WHAT IS BEING ASKED:
Using the records provided below, locate and copy each line that contains the word "высокопрочных".

DATA FOR THIS TASK:

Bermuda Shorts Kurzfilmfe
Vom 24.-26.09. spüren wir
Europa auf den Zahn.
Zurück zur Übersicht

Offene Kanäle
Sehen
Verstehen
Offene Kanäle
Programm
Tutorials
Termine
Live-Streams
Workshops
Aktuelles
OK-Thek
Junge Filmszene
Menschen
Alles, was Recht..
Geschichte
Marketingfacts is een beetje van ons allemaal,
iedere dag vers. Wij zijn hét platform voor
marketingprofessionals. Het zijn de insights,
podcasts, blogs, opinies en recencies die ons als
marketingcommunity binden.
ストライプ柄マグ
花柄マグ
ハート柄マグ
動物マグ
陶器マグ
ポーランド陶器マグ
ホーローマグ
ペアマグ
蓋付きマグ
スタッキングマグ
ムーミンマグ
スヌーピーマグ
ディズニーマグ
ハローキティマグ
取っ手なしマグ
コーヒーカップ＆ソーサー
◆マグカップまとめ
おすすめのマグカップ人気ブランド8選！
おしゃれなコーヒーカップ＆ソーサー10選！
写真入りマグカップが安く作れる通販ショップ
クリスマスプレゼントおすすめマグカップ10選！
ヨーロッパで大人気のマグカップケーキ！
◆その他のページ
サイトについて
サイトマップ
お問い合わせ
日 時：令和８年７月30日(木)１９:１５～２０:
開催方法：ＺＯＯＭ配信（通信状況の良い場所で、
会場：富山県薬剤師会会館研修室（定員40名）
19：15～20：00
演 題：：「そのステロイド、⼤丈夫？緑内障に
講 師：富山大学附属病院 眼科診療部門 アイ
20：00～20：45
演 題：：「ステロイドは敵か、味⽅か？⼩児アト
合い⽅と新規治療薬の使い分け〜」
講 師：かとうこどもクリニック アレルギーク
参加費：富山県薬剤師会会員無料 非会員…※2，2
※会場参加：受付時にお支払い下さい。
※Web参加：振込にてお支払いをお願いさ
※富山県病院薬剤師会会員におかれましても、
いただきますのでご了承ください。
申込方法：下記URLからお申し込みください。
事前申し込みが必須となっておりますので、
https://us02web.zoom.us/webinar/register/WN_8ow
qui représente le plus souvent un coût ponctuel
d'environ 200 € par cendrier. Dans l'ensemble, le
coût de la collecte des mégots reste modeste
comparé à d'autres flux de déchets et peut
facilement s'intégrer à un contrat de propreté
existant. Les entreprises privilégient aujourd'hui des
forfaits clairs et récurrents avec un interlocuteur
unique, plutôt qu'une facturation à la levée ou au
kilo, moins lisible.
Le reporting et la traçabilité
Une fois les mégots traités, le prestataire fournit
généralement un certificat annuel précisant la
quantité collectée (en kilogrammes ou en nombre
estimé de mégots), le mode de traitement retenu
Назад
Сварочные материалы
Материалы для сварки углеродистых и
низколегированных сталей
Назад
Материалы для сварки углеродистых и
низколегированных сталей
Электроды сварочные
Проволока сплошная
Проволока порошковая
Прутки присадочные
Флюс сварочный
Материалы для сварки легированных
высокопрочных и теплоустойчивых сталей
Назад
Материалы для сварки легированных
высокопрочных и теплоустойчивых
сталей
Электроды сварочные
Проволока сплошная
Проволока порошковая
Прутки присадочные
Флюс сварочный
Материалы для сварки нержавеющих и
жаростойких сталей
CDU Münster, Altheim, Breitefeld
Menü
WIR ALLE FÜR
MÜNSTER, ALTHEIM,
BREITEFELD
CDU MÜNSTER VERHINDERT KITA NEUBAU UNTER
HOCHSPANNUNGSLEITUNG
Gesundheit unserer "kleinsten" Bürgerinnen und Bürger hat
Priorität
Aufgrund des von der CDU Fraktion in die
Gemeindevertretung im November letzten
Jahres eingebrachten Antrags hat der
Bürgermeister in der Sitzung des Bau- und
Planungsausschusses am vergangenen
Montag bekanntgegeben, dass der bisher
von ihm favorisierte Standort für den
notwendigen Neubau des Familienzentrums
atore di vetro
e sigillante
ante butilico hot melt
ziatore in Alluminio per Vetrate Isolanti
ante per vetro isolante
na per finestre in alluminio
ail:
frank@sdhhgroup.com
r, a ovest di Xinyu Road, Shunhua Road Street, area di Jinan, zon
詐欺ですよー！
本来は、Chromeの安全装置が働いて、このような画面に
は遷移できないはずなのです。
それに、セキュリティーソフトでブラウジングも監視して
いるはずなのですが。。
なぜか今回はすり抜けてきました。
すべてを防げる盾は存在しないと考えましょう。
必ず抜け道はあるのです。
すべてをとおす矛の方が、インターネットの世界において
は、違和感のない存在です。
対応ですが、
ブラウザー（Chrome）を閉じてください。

RESPONSE BOX:
высокопрочных и теплоустойчивых сталей
высокопрочных и теплоустойчивых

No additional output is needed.